God, you who light the holy fire
and turn the winds
You who enable our going where we have never gone,
and bring us where our thoughts never reached
Thank you for kindling the light which we see in the eyes of others.

I was equally briefly commenting on language which I don’t think is just related to what seems rational but also has deep emotional significance.

Being invited to say The Lord’s Prayer in my mother tongue feels like a ‘gift’. I suppose it also has to do with identity in my case.

Symbols are important for me. They are often more meaningful than words and able to engage the ‘non-heady’ parts. The elements are also important to me, so I brought symbols of fire and earth (they normally live on a coffee table in my living room amongst others of their kind). Sometimes these are just the backcloth to prayer. Sometimes they are central and focussing on them will generate and shape any prayer/encounter/awareness of something other that emerges.

First, a candle signifying light and warmth, as well as life.

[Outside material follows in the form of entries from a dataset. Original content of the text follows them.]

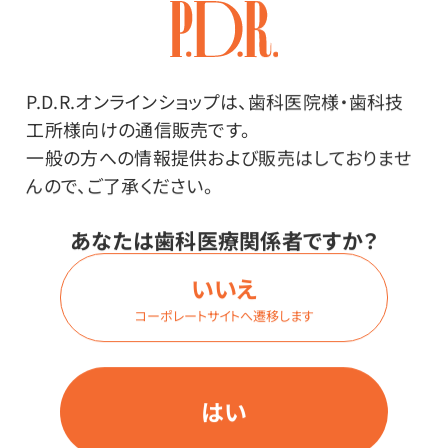
P.D.R.オンラインショップは、歯科医院様・歯科技
工所様向けの通信販売です。
一般の方への情報提供および販売はしておりませ
その他
んので、ご了承ください。
●中国製
あなたは歯科医療関係者ですか？
●ゴム：超幅広平ゴムノンラテックス・ゴム肌側●ノーズピ
いいえ
ース：アルミ
●フリーサイズ：大容量ケースサイズ／縦55.0×横
コーポレートサイトへ遷移します
22.0×高さ21.0cm 小箱サイズ／縦10.5×横19.5×高
さ10.0cm
●コンパクトサイズ：大容量ケースサイズ／縦50.0×横
はい
22.0×高さ20.0cm 小箱サイズ／縦9.5×横18.0×高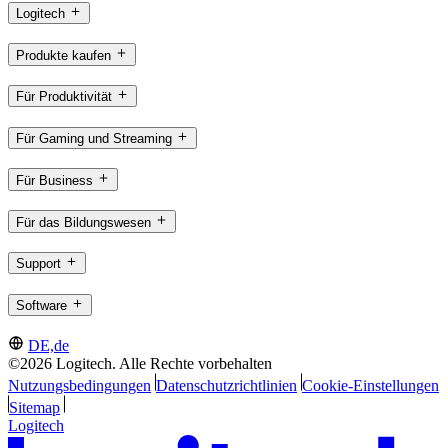
Logitech
Produkte kaufen
Für Produktivität
Für Gaming und Streaming
Für Business
Für das Bildungswesen
Support
Software
DE,de
©2026 Logitech. Alle Rechte vorbehalten
Nutzungsbedingungen
Datenschutzrichtlinien
Cookie-Einstellungen
Sitemap
Logitech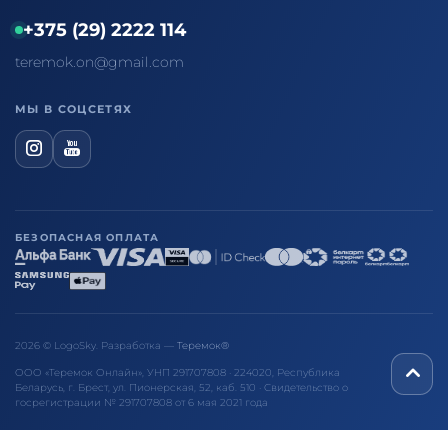
+375 (29) 2222 114
teremok.on@gmail.com
МЫ В СОЦСЕТЯХ
БЕЗОПАСНАЯ ОПЛАТА
2026 © LogoSky. Разработка —
Теремок®
ООО «Теремок Онлайн», УНП 291707808 · 224020, Республика
Беларусь, г. Брест, ул. Пионерская, 52, каб. 510 · Свидетельство о
госрегистрации № 291707808 от 6 мая 2021 года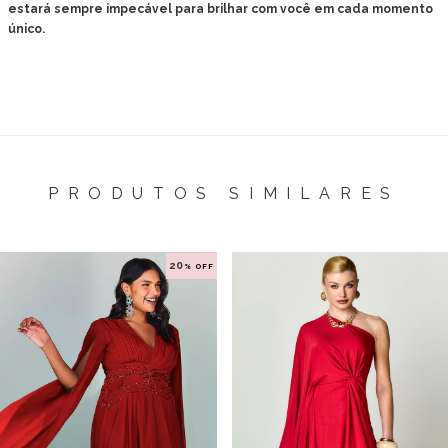
estará sempre impecável para brilhar com você em cada momento
único.
PRODUTOS SIMILARES
20
% OFF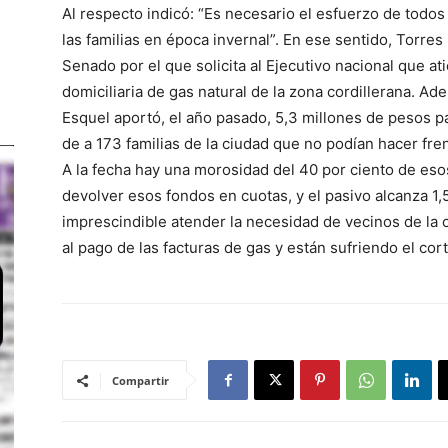
Al respecto indicó: “Es necesario el esfuerzo de todos
las familias en época invernal”. En ese sentido, Torre
Senado por el que solicita al Ejecutivo nacional que at
domiciliaria de gas natural de la zona cordillerana. A
Esquel aportó, el año pasado, 5,3 millones de pesos pa
de a 173 familias de la ciudad que no podían hacer fr
A la fecha hay una morosidad del 40 por ciento de es
devolver esos fondos en cuotas, y el pasivo alcanza 1,
imprescindible atender la necesidad de vecinos de la
al pago de las facturas de gas y están sufriendo el cort
Compartir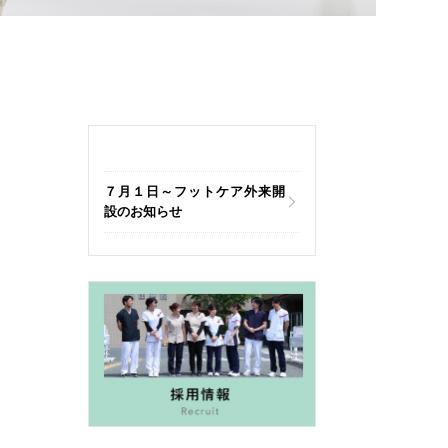
７月１日～フットケア外来開
設のお知らせ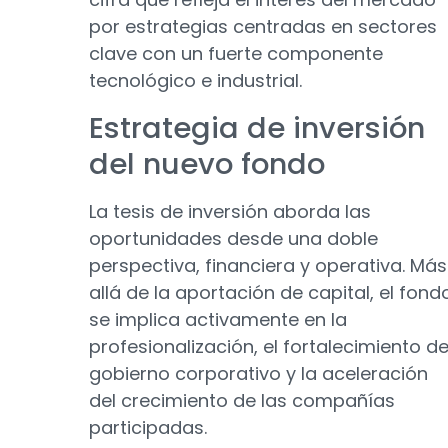
por estrategias centradas en sectores
clave con un fuerte componente
tecnológico e industrial.
Estrategia de inversión
del nuevo fondo
La tesis de inversión aborda las
oportunidades desde una doble
perspectiva, financiera y operativa. Más
allá de la aportación de capital, el fond
se implica activamente en la
profesionalización, el fortalecimiento de
gobierno corporativo y la aceleración
del crecimiento de las compañías
participadas.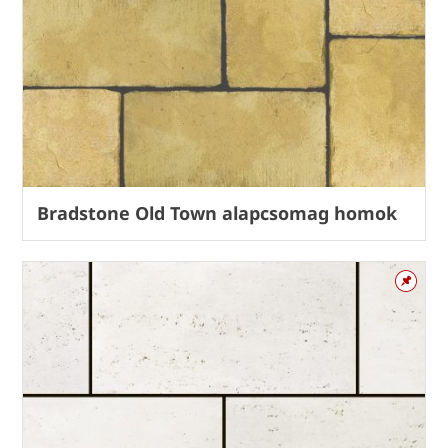
Bradstone Old Town alapcsomag homok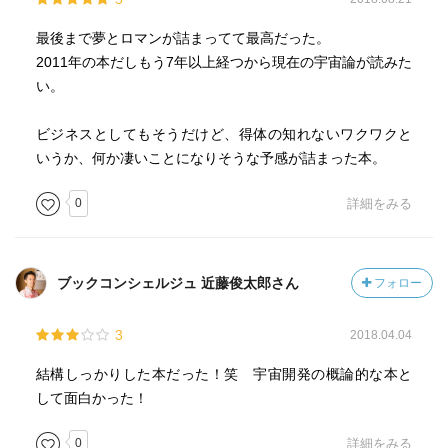
最後まで夢とロマンが詰まってて最高だった。
2011年の本だしもう7年以上経つから現在の宇宙論が読みた
い。
ビジネスとしてもそうだけど、得体の知れないワクワクと
いうか、何か凄いことになりそうな予感が詰まった本。
0
詳細をみる
ブックコンシェルジュ 近藤俊太郎さん
フォロー
3
2018.04.04
結構しっかりした本だった！笑 宇宙開発の概論的な本と
して面白かった！
0
詳細をみる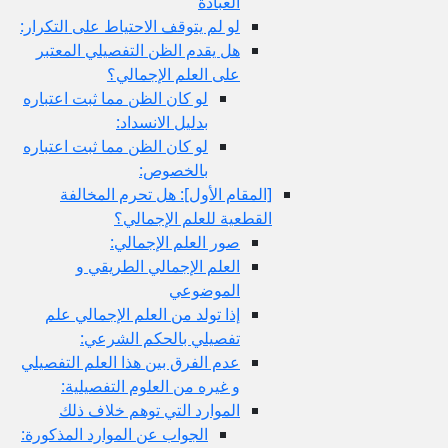
العبادة
لو لم يتوقف الاحتياط على التكرار:
هل يقدم الظن التفصيلي المعتبر
على العلم الإجمالي؟
لو كان الظن مما ثبت اعتباره
بدليل الانسداد:
لو كان الظن مما ثبت اعتباره
بالخصوص:
[المقام الأول‏]: هل تحرم المخالفة
القطعية للعلم الإجمالي؟
صور العلم الإجمالي:
العلم الإجمالي الطريقي و
الموضوعي
إذا تولد من العلم الإجمالي علم
تفصيلي بالحكم الشرعي:
عدم الفرق بين هذا العلم التفصيلي
و غيره من العلوم التفصيلية:
الموارد التي توهم خلاف ذلك
الجواب عن الموارد المذكورة: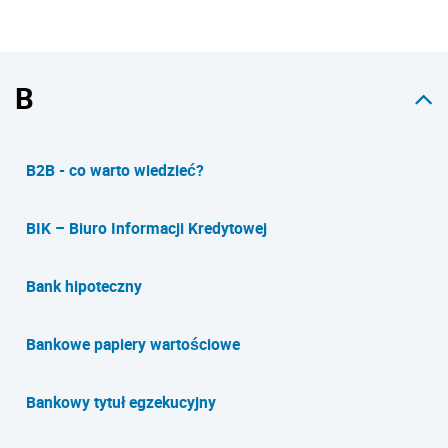
B
B2B - co warto wiedzieć?
BIK – Biuro Informacji Kredytowej
Bank hipoteczny
Bankowe papiery wartościowe
Bankowy tytuł egzekucyjny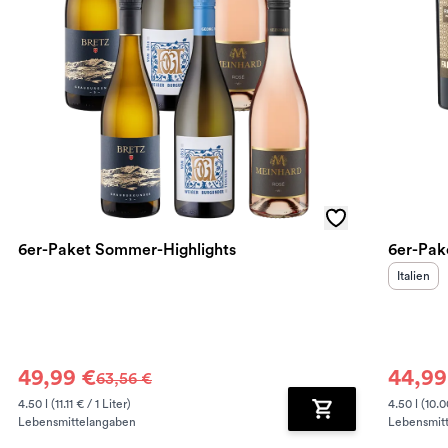
6er-Paket Sommer-Highlights
6er-Pak
Herkunft
Italien
49,99 €
44,99
63,56 €
4.50 l (11.11 € / 1 Liter)
4.50 l (10.0
Lebensmittelangaben
Lebensmit
renkorb hinzufügen
Zum Warenkorb hin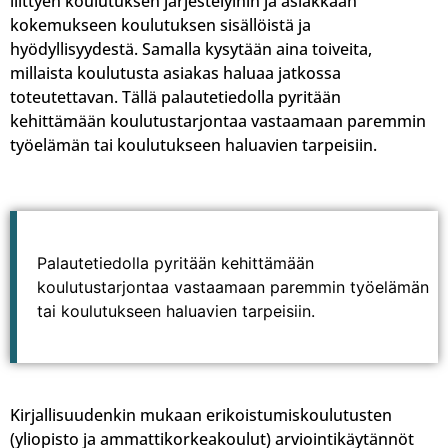
liittyen koulutuksen järjestelyihin ja asiakkaan
kokemukseen koulutuksen sisällöistä ja
hyödyllisyydestä. Samalla kysytään aina toiveita,
millaista koulutusta asiakas haluaa jatkossa
toteutettavan. Tällä palautetiedolla pyritään
kehittämään koulutustarjontaa vastaamaan paremmin
työelämän tai koulutukseen haluavien tarpeisiin.
Palautetiedolla pyritään kehittämään
koulutustarjontaa vastaamaan paremmin työelämän
tai koulutukseen haluavien tarpeisiin.
Kirjallisuudenkin mukaan erikoistumiskoulutusten
(yliopisto ja ammattikorkeakoulut) arviointikäytännöt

I’ve often said to folk in distress ‘I’ll light a candle for you’.

Second a small stone. I first started collecting stones when studying Geology. At the end of the year I came to throw out my specimens but for the first time really looked at them in their entirety and realised that some were wonderful to hold and others were startlingly beautiful to look at. They were certainly not a pile of any old rubble. In the Bible stones are frequently referred to - cornerstone etc. Holding one can be very grounding and it’s incredible to think that they are millions of years old.

Third a small scallop shell - a symbol of the Camino way to Compostella. Life is a journey, a pilgrimage if you like. I notice the shape and its beauty of the shell, and how it feels. I remember that once it was home to a living being.